Question

我有一大块数据（hexdump），其中包含数千个小图像，数据结构就像这样。

20 00 20 00 00 10 00 00 <data> 20 00 20 00 00 10 00 00 <data> ...

其中（20 00 20 00 00 10 00 00）是每个数据部分（图像）之间的分隔。

包含整个hexdump的文件myfile看起来像这样

3C 63 9E FF 38 5F 9E FF
31 59 91 FF 20 00 20 00
00 10 00 00 55 73 A2 FF
38 5D 9C FF 3A 5E 95 FF

我想要做的基本上是将它分开。我想取20 00 20 00 00 10 00 00分隔的部分，并将每个部分放在一个txt文件中，如1.txt，2.txt ... n.txt

我尝试逐行阅读，但它会导致一些问题，因为20 00 ..部分可以在某些情况下在2行中找到，就像上面的例子一样，所以它不会发现每次出现。

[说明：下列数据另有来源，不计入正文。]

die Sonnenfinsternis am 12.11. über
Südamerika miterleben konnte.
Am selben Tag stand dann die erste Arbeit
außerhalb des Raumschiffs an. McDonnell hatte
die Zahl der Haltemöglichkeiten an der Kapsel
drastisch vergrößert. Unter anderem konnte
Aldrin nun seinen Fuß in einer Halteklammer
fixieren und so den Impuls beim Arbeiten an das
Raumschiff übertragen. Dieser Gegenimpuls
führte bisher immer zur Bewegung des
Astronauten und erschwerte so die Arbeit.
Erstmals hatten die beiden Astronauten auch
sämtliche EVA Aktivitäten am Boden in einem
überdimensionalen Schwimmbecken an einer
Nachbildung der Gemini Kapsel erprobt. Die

while (getline(myfile,line,'\n')){
    if (line == "20 00 20 00 00 10 00 00")
        ...
}

Answer 1

我的建议是阅读二进制文件。如果它足够小，你可以一次性将它全部读入内存，否则我建议你使用操作系统map the file into memory（或者至少是它的“窗口”）。

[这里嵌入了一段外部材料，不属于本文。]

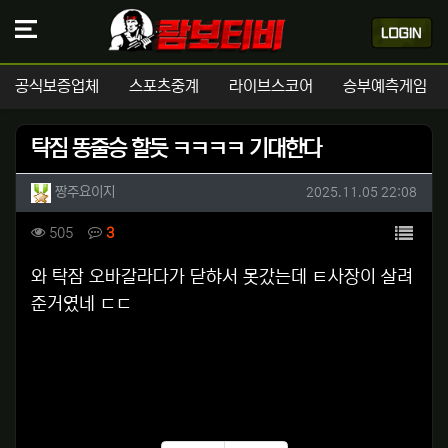
공식보증업체
스포츠중계
라이브스코어
승부예측게임
탁짐 똥줄승 할듯 ㅋㅋㅋㅋ 기대한다
작성자 정보
작성
작성일
짱주요이지
2025.11.05 22:08
컨텐츠 정보
목록
조회
댓글
505
3
본문
와 탁잠 오바갈라다가 닫햐서 못갔는데 ㅌ사장이 살려
준거였네 ㄷㄷ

然后很容易找到分隔记录的8字节序列。首先只需搜索0x20，无论何时找到它，您都会看到它是否是整个分隔符序列的开头。

当您找到分隔符序列时，您将获取前一个分隔符的保存位置，以及新找到的分隔符的位置，以及它们之间的数据是您想要的数据。将新找到的分隔符的位置保存为旧位置，然后继续搜索下一个分隔符。

Answer 2

绝对将文件保存为二进制文件并转储实际的十六进制字节，而不是文本格式。您将节省3倍的空间，并且读取文件的实现更容易编写。

话虽这么说，如果您的文件是二进制文件，这就是解决方案：

#include <fstream>  

using std::ifstream;
using std::ofstream;
using std::string;

void incrementFilename(char* filename) {
  int iFile;
  sscanf(filename, "%d.dat", &iFile);
  sprintf(filename, "%d.dat", ++iFile);
}

int main() {
  char outputFilename[16] = "1.dat";
  ifstream input("myfile.dat", ifstream::binary);
  ofstream output(outputFilename, ofstream::binary);

  while (!input.eof() || !input.is_open()) {
    char readbyte;
    input.read(&readbyte, 1);

    if (readbyte == 0x20) {
      char remaining[7];
      char testcase[7] = { 0x00, 0x20, 0x00, 0x00, 0x10, 0x00, 0x00 };
      input.read(remaining, 7);
      if (strncmp(remaining, testcase, 7) == 0) {
        incrementFilename(outputFilename);
        output.close();
        output.open(outputFilename, ofstream::binary);
      } else {
        output.write(&readbyte, 1);
        output.write(remaining, 7);
      }
    } else {
      output.write(&readbyte, 1);
    }
  }

  return 0;
}

Answer 3

鉴于您所追踪的实际数据序列可能跨行分割，您需要以最小的“咬合”读取数据 - 双字符数组 - 并忽略空格（空格或换行符分隔符）。

执行此操作后，您可以在将其写入子文件时跟踪已阅读的内容。获得“神奇序列”后，启动一个新的子文件。

您未涉及的两个复杂问题：

“魔术序列”是否可以作为普通数据的一部分存在于文件中？如果是这样，你将拆分一个单独的文件。
我假设你不想要每个子文件末尾的“魔术序列”。这会给你的比较增加一些复杂性：
- 如果您开始匹配，则需要暂停写入子文件。
- 如果你到达中途并突然停止匹配，那么在写出新的不匹配条目之前，你将不得不写出部分匹配。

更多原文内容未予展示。